● What you are asked to do: Instruction for the data below: set down exactly the lines from the line with "Tels: (13) 3284-0028" to the line with "Conjunto Nacional, Horsa II, Cerqueira César", inclusive, and no others.

__________________________________________________

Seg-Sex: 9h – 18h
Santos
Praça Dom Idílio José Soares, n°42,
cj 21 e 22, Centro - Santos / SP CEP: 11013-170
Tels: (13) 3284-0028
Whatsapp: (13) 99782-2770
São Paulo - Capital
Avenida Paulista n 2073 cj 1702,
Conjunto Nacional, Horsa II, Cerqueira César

__________________________________________________

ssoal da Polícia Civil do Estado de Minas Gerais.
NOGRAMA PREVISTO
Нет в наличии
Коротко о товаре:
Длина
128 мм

__________________________________________________

● Response area:
Tels: (13) 3284-0028
Whatsapp: (13) 99782-2770
São Paulo - Capital
Avenida Paulista n 2073 cj 1702,
Conjunto Nacional, Horsa II, Cerqueira César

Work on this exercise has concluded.